> [WHAT TO PRODUCE] Could you copy every line from the material below in which "标签选项" appears?

> [SOURCE INFORMATION]
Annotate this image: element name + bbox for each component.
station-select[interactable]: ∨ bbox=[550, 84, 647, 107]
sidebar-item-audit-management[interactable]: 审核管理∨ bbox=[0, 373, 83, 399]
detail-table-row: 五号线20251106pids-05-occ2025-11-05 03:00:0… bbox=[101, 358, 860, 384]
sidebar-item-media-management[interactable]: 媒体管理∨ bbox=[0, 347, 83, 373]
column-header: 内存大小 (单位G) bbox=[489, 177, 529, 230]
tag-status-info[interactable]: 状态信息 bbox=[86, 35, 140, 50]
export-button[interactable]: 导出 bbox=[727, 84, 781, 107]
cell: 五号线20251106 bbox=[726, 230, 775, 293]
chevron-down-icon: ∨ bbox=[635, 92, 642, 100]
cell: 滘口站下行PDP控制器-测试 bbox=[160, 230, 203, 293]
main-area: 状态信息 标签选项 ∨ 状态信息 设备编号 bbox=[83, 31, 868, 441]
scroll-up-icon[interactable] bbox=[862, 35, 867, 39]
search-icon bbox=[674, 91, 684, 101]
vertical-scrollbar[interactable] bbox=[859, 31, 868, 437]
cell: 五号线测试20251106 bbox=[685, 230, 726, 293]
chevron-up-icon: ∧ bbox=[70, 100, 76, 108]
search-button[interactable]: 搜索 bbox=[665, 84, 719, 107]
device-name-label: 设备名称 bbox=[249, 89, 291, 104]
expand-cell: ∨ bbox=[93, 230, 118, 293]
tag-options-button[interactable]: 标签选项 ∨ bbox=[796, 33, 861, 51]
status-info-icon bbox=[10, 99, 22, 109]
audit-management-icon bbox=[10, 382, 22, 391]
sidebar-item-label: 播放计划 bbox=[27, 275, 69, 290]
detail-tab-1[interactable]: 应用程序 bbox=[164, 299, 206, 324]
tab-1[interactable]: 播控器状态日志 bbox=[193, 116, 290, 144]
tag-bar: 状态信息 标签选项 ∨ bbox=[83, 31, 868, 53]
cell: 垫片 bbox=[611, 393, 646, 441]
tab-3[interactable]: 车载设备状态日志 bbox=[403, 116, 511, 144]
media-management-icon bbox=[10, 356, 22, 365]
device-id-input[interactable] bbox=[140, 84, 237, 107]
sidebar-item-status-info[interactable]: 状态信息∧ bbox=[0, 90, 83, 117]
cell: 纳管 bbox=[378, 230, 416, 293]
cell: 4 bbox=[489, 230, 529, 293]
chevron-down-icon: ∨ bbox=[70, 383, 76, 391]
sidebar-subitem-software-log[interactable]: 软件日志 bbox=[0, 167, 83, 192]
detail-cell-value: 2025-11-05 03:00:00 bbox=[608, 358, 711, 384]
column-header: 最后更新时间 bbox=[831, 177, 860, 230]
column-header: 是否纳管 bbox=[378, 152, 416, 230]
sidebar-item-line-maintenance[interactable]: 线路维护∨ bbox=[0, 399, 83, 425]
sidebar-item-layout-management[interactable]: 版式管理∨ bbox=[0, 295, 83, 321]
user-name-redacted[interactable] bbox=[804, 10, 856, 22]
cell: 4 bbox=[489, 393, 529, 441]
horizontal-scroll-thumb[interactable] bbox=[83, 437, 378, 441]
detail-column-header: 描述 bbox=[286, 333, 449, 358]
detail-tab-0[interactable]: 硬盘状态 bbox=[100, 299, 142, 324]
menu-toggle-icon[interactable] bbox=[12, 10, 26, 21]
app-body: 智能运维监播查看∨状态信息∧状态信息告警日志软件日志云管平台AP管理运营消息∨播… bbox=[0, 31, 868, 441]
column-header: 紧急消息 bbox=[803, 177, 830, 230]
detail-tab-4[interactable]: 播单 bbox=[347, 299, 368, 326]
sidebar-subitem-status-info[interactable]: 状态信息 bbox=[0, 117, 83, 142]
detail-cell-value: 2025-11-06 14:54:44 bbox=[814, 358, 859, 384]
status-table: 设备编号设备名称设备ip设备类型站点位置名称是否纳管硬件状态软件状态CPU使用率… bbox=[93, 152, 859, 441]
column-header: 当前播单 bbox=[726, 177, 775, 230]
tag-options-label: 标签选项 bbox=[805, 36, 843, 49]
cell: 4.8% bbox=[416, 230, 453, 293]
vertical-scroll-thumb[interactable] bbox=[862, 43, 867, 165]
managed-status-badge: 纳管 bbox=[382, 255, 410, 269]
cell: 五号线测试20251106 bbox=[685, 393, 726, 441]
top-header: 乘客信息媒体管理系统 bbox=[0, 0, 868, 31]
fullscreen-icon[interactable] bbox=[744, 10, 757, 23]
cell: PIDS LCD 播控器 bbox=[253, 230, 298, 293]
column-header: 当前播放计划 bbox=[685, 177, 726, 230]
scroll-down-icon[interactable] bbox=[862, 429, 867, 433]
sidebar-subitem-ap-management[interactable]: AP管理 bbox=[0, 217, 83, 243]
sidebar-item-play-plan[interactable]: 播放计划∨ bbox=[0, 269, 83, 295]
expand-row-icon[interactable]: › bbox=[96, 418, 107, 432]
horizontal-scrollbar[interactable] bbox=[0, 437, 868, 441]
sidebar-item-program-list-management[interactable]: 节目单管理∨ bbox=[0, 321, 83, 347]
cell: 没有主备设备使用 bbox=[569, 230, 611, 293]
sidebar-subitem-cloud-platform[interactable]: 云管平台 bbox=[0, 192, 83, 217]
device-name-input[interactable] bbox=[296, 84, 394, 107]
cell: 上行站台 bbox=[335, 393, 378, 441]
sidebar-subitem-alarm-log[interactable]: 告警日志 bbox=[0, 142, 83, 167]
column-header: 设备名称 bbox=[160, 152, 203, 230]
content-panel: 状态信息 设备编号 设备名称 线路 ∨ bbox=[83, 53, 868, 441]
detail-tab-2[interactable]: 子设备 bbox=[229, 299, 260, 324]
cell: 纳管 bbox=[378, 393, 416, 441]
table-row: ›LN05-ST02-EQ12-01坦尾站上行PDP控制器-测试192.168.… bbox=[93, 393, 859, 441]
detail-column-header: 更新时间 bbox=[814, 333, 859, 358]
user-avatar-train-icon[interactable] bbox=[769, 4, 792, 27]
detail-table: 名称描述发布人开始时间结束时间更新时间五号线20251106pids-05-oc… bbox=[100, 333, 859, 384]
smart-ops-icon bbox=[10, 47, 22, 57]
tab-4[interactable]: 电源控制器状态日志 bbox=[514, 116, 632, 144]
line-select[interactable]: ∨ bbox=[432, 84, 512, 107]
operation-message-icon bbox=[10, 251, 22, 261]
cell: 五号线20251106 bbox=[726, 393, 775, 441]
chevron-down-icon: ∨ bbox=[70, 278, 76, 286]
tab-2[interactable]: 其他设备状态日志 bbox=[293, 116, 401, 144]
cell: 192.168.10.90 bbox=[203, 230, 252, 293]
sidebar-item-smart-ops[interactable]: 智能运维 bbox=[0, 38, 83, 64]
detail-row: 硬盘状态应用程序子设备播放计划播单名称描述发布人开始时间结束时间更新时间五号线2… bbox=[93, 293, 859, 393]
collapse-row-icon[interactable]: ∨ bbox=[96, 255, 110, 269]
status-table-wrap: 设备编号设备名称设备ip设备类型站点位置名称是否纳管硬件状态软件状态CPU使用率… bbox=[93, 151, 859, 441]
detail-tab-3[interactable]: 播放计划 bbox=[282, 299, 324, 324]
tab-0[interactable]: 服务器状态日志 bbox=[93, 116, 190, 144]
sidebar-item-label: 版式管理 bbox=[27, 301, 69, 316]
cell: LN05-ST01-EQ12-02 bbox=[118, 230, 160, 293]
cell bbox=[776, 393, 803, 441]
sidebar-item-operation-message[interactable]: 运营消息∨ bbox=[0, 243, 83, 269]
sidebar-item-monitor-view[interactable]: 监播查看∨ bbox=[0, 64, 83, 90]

> [SOLUTION FOR THIS PROBLEM]
main-area: 状态信息 标签选项 ∨ 状态信息 设备编号 bbox=[83, 31, 868, 441]
tag-options-button[interactable]: 标签选项 ∨ bbox=[796, 33, 861, 51]
tag-bar: 状态信息 标签选项 ∨ bbox=[83, 31, 868, 53]
tag-options-label: 标签选项 bbox=[805, 36, 843, 49]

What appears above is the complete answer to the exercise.